= Task to complete =
Below are records to transcribe in full and unchanged; omit every picture.

= Provided information =
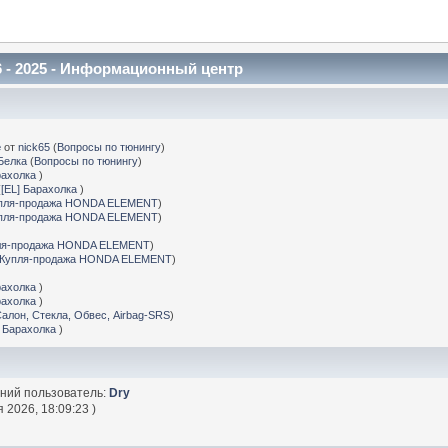
 - 2025 - Информационный центр
е
от
nick65
(
Вопросы по тюнингу
)
Белка
(
Вопросы по тюнингу
)
рахолка
)
(
[EL] Барахолка
)
пля-продажа HONDA ELEMENT
)
пля-продажа HONDA ELEMENT
)
ля-продажа HONDA ELEMENT
)
Купля-продажа HONDA ELEMENT
)
рахолка
)
рахолка
)
Салон, Стекла, Обвес, Airbag-SRS
)
] Барахолка
)
дний пользователь:
Dry
 2026, 18:09:23 )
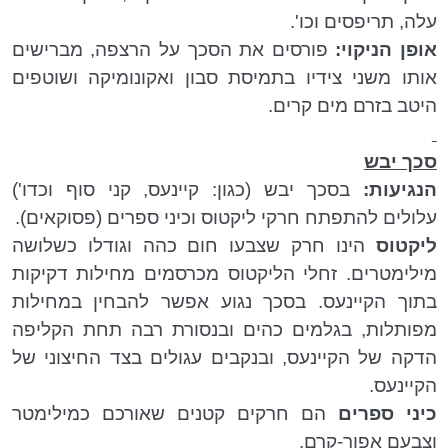
עלה, תריפסים וכו'.
אופן הניקוי:
פורסים את הסכך על הרצפה, מברישים
אותו משני צידיו בתמיסת סבון ואקונומיקה ושוטפים
היטב בזרם מים קרים.
סכך יבש
הנגיעות:
בסכך יבש (כגון: קיינעס, קני סוף וכדו')
עלולים להתפתח חרקי ליקטוס וכיני ספרים (פסוקאים).
ליקטוס
הינו חרק שצבעו חום כהה וגודלו כשלושה
מילימטרים. זחלי הליקטוס מכרסמים מחילות דקיקות
בתוך הקיינעס. בסכך נגוע אפשר להבחין במחילות
מפותלות, בגלמים כהים ובנסורת רבה תחת הקליפה
הדקה של הקיינעס, ובנקבים עגולים בצד החיצוני של
הקיינעס.
כיני ספרים
הם חרקים קטנים שאורכם כמילימטר
וצבעם אפור-קרם.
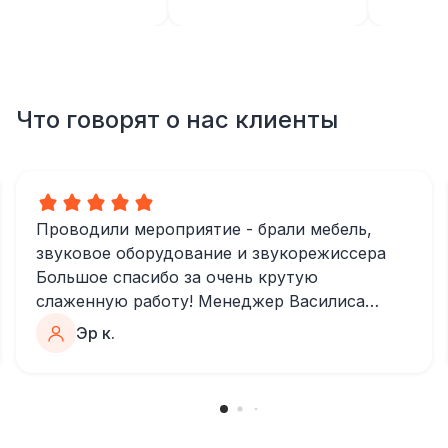
Что говорят о нас клиенты
Проводили мероприятие - брали мебель,
звуковое оборудование и звукорежиссера
Большое спасибо за очень крутую
слаженную работу! Менеджер Василиса
очень быстро и качественно обрабатывала
Эр к.
все запросы, пошла навстречу во многих
моментах
Отдельное спасибо звукорежиссеру
Александру, все тревоги сгладились
благодаря его работе и человечности :)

= Reply to the task =
 - 2025 - Информационный центр
е
от
nick65
(
Вопросы по тюнингу
)
Белка
(
Вопросы по тюнингу
)
рахолка
)
(
[EL] Барахолка
)
пля-продажа HONDA ELEMENT
)
пля-продажа HONDA ELEMENT
)
ля-продажа HONDA ELEMENT
)
Купля-продажа HONDA ELEMENT
)
рахолка
)
рахолка
)
Салон, Стекла, Обвес, Airbag-SRS
)
] Барахолка
)
дний пользователь:
Dry
 2026, 18:09:23 )
עלה, תריפסים וכו'.
אופן הניקוי:
פורסים את הסכך על הרצפה, מברישים
אותו משני צידיו בתמיסת סבון ואקונומיקה ושוטפים
היטב בזרם מים קרים.
סכך יבש
הנגיעות:
בסכך יבש (כגון: קיינעס, קני סוף וכדו')
עלולים להתפתח חרקי ליקטוס וכיני ספרים (פסוקאים).
ליקטוס
הינו חרק שצבעו חום כהה וגודלו כשלושה
מילימטרים. זחלי הליקטוס מכרסמים מחילות דקיקות
בתוך הקיינעס. בסכך נגוע אפשר להבחין במחילות
מפותלות, בגלמים כהים ובנסורת רבה תחת הקליפה
הדקה של הקיינעס, ובנקבים עגולים בצד החיצוני של
הקיינעס.
כיני ספרים
הם חרקים קטנים שאורכם כמילימטר
וצבעם אפור-קרם.
Что говорят о нас клиенты
Проводили мероприятие - брали мебель,
звуковое оборудование и звукорежиссера
Большое спасибо за очень крутую
слаженную работу! Менеджер Василиса
очень быстро и качественно обрабатывала
Эр к.
все запросы, пошла навстречу во многих
моментах
Отдельное спасибо звукорежиссеру
Александру, все тревоги сгладились
благодаря его работе и человечности :)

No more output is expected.